Se houver verdadeira demonstração de que a Terra circunda o Sol então é preciso reinterpretar as Escrituras: penso que se deve conceder ousadamente ao princípio aplicação universal. É preciso ser generoso e conceder autonomia para que os distintos ramos das ciências humanas cheguem às suas próprias conclusões acerca dos seus objetos próprios de estudo: porque se houver verdadeira demonstração de qualquer coisa da natureza então é possível coaduná-la com a Doutrina Católica, porque um mesmo Deus é o autor dos dois livros e, sendo perfeitíssimo, não pode enganar-Se e nem nos enganar.

Sim, a razão humana está sujeita a falhas e, portanto, as afirmações da ciência podem estar simplesmente erradas. Rejeitá-las liminarmente, no entanto, somente porque elas pareçam contradizer algum aspecto do Catolicismo é indolência intelectual: a razão iluminada pela Fé é sem dúvidas capaz de soluções mais elaboradas.
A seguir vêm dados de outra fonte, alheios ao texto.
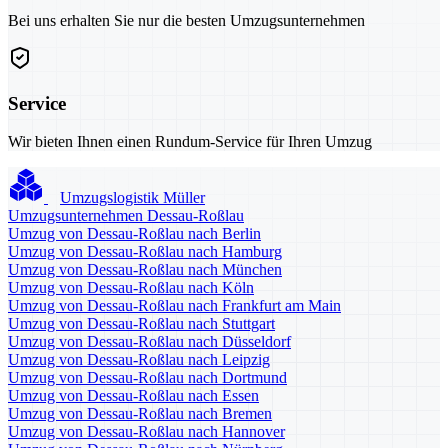
Bei uns erhalten Sie nur die besten Umzugsunternehmen
Service
Wir bieten Ihnen einen Rundum-Service für Ihren Umzug
Umzugslogistik Müller
Umzugsunternehmen Dessau-Roßlau
Umzug von Dessau-Roßlau nach Berlin
Umzug von Dessau-Roßlau nach Hamburg
Umzug von Dessau-Roßlau nach München
Umzug von Dessau-Roßlau nach Köln
Umzug von Dessau-Roßlau nach Frankfurt am Main
Umzug von Dessau-Roßlau nach Stuttgart
Umzug von Dessau-Roßlau nach Düsseldorf
Umzug von Dessau-Roßlau nach Leipzig
Umzug von Dessau-Roßlau nach Dortmund
Umzug von Dessau-Roßlau nach Essen
Umzug von Dessau-Roßlau nach Bremen
Umzug von Dessau-Roßlau nach Hannover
Além do mais, há aqui um risco muito mais grave: pior, muito pior do que rejeitar um avanço científico legítimo por não conseguir assimilá-lo coerentemente no interior de uma cosmovisão católica é repudiar a Doutrina Católica por julgá-la incompatível com o que “a Ciência diz” — e esta limitação da inteligência já levou muitos homens à perdição, é um verdadeiro obstáculo à Fé que qualquer apostolado que se pretenda eficaz precisa esforçar-se por eliminar.

Para ajudar os ignorantes a não caírem em tão funesto erro, assim, é importante mostrar como muitas coisas — mesmo as mais estapafúrdias e improváveis do mundo — poderiam ser compatíveis com o Catolicismo, ainda que não sejam efetivamente verdadeiras. É preciso seguir o exemplo de Santo Tomás. Uma vez o perguntaram se era verdade que os nomes de todos os Bem-Aventurados estariam escritos em um pergaminho no céu; o frade, com a sua peculiar genialidade, respondeu que não achava que fosse assim, mas ao mesmo tempo não havia problema em acreditar nisso (cf. o capítulo 5.2 da biografia de Santo Tomás escrita por Chesterton).
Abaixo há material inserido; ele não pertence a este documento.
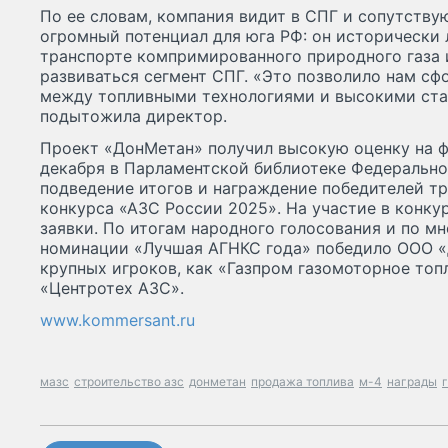
По ее словам, компания видит в СПГ и сопутств
огромный потенциал для юга РФ: он исторически
транспорте компримированного природного газа 
развиваться сегмент СПГ. «Это позволило нам с
между топливными технологиями и высокими ста
подытожила директор.
Проект «ДонМетан» получил высокую оценку на фе
декабря в Парламентской библиотеке Федерально
подведение итогов и награждение победителей т
конкурса «АЗС России 2025». На участие в конку
заявки. По итогам народного голосования и по м
номинации «Лучшая АГНКС года» победило ООО «
крупных игроков, как «Газпром газомоторное топ
«Центротех АЗС».
www.kommersant.ru
мазс
строительство азс
донметан
продажа топлива
м-4
награды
E não haver problema em acreditar que um dia vai existir um manuscrito quilométrico flutuando na troposfera significa exatamente isto: esta hipótese, por extravagante que seja, é compatível com a alegação católica de que Cristo há-de vir no fim dos tempos «para julgar os vivos e os mortos». E se isso é compatível com a Fé, quantas outras coisas não o poderiam ser igualmente?
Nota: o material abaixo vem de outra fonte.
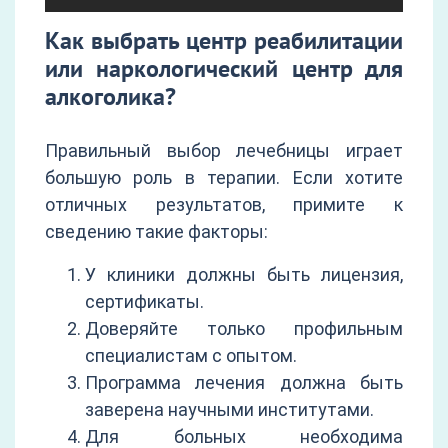
Как выбрать центр реабилитации
или наркологический центр для
алкоголика?
Правильный выбор лечебницы играет
большую роль в терапии. Если хотите
отличных результатов, примите к
сведению такие факторы:
У клиники должны быть лицензия,
сертификаты.
Доверяйте только профильным
специалистам с опытом.
Программа лечения должна быть
заверена научными институтами.
Для больных необходима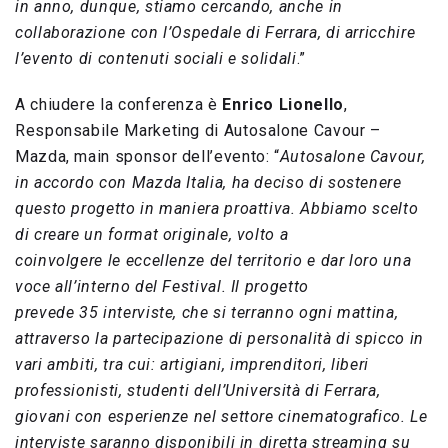
in anno, dunque, stiamo cercando, anche in
collaborazione con l’Ospedale di Ferrara, di arricchire
l’evento di contenuti sociali e solidali
.”
A chiudere la conferenza è
Enrico Lionello
,
Responsabile Marketing di Autosalone Cavour –
Mazda, main sponsor dell’evento: “
Autosalone Cavour,
in accordo con Mazda Italia, ha deciso di sostenere
questo progetto in maniera proattiva. Abbiamo scelto
di creare un format originale, volto a
coinvolgere le eccellenze del territorio e dar loro una
voce all’interno del Festival. Il progetto
prevede 35 interviste, che si terranno ogni mattina,
attraverso la partecipazione di personalità di spicco in
vari ambiti, tra cui: artigiani, imprenditori, liberi
professionisti, studenti dell’Università di Ferrara,
giovani con esperienze nel settore cinematografico. Le
interviste saranno disponibili in diretta streaming su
Humanos evoluindo de animais? Universo criado a partir de uma explosão? Seres extraterrestres? Ora, o que são todas essas hipóteses perto do heliocentrismo copernicano ou do pergaminho adejante tomista? Se um inquisidor não se furtou a conciliar a hipótese de Galileu com a autoridade das Escrituras e se um frade medieval postulou a incolumidade do Catolicismo mesmo diante de um velino que cobrisse todo o céu, por que não haveríamos nós de também envidar esforços para mostrar a compatibilidade da Fé Católica com as hipóteses — por extravagantes que sejam! — aventadas por nossos contemporâneos?

A Igreja, em regra, não pode fazer afirmações sobre o mundo natural dotadas de um maior grau de certeza do que aquele alcançável pela razão humana. A autoridade d’Ela é espiritual. O que a Igreja pode — e o que todos os católicos podemos — é compatibilizar os dados da razão (não apenas os reais como também os meramente possíveis) com os da Fé. É nesta clave que devem ser enquadradas todas as questões referentes às interações entre religião e ciência que, hoje, são alardeadas com uma beligerância totalmente descabida — e que arrastam tantos à apostasia desnecessariamente.

Em tempo: o Big Bang jamais foi incompatível com o Cristianismo. Afinal de contas, quem primeiro concebeu a sua hipótese foi, precisamente, um padre católico.

E ainda, desde Pio XI Pio XII que «o magistério da Igreja não proíbe que nas investigações e disputas entre homens doutos de ambos os campos se trate da doutrina do evolucionismo, que busca a origem do corpo humano em matéria viva preexistente» (Humani Generis, 37).